▶ _Your goal_
Down to the last line below, repeat the entries word for word and drop the pictures.

···

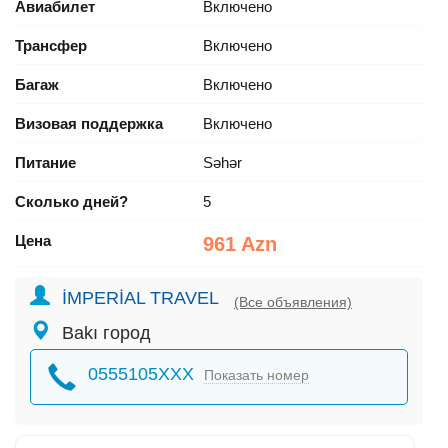
Авиабилет
Включено
Трансфер
Включено
Багаж
Включено
Визовая поддержка
Включено
Питание
Səhər
Сколько дней?
5
Цена
961 Azn
İMPERİAL TRAVEL
(Все объявления)
Bakı город
0555105XXX
Показать номер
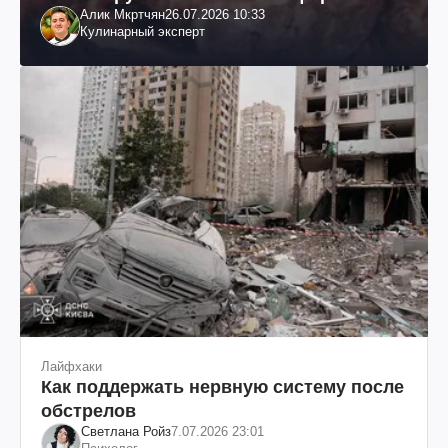
Алик Мкртчян
26.07.2026 10:33
Кулинарный эксперт
Лайфхаки
Как поддержать нервную систему после
обстрелов
Светлана Ройз
7.07.2026 23:01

···

▶ _Exercise result_
Авиабилет
Включено
Трансфер
Включено
Багаж
Включено
Визовая поддержка
Включено
Питание
Səhər
Сколько дней?
5
Цена
961 Azn
İMPERİAL TRAVEL
(Все объявления)
Bakı город
0555105XXX
Показать номер
Алик Мкртчян
26.07.2026 10:33
Кулинарный эксперт
Лайфхаки
Как поддержать нервную систему после
обстрелов
Светлана Ройз
7.07.2026 23:01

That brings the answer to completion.